What you have to do - Starting at the line that contains "Syarat-syarat", transcribe each line exactly through the last line of the data. Include nothing else.
[[ Record set, beginning ]]
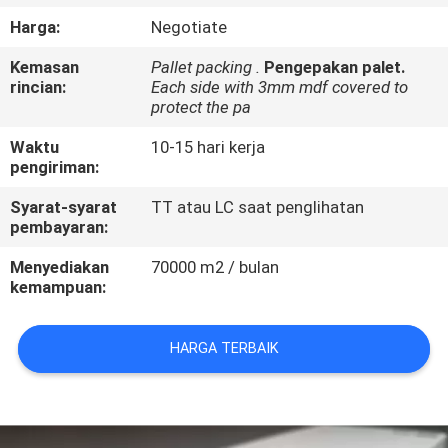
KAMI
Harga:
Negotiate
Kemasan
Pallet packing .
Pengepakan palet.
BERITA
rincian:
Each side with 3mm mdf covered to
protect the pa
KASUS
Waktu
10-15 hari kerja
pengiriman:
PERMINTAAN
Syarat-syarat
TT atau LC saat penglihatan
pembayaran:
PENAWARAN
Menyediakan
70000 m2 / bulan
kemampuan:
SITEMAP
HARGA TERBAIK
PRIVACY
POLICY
[[ Record set, end ]]
Answer to this task -
Syarat-syarat
TT atau LC saat penglihatan
pembayaran:
PENAWARAN
Menyediakan
70000 m2 / bulan
kemampuan:
SITEMAP
HARGA TERBAIK
PRIVACY
POLICY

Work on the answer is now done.